Task input:
────

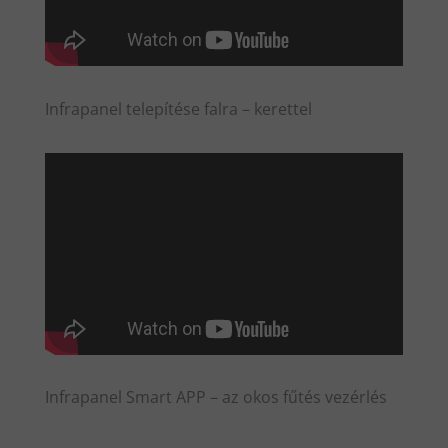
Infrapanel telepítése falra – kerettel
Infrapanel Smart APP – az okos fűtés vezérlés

────

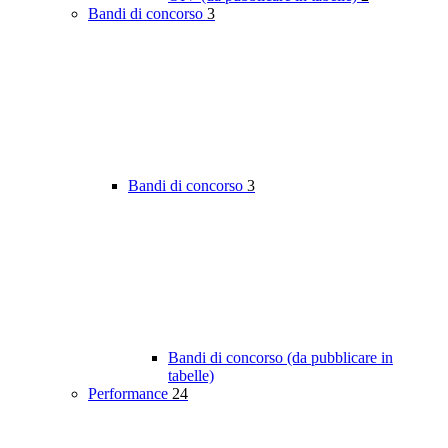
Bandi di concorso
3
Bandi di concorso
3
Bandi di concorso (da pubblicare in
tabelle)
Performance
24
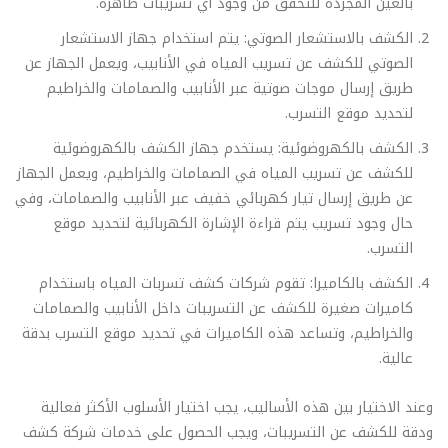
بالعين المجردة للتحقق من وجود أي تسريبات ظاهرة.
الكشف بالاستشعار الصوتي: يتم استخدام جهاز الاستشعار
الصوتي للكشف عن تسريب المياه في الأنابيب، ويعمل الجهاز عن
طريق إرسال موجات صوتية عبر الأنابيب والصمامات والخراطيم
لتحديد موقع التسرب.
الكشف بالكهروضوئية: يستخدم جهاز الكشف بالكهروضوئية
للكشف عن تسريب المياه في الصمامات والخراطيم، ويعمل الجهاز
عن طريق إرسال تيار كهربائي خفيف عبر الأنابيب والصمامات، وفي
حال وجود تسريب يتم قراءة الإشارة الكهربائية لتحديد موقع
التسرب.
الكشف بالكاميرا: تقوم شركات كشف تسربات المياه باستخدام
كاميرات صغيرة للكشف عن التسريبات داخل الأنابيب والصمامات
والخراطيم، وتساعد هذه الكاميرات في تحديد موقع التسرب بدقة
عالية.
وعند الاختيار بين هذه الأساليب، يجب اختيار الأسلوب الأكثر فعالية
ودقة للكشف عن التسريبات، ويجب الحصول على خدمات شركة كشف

────

Directions for this task: Copy out, word for word, the part of the entries above that begins at the line with "Infrapanel telepítése falra – kerettel" and ends at the line with "Infrapanel Smart APP – az okos fűtés vezérlés", including both.

Reply to the task:
Infrapanel telepítése falra – kerettel
Infrapanel Smart APP – az okos fűtés vezérlés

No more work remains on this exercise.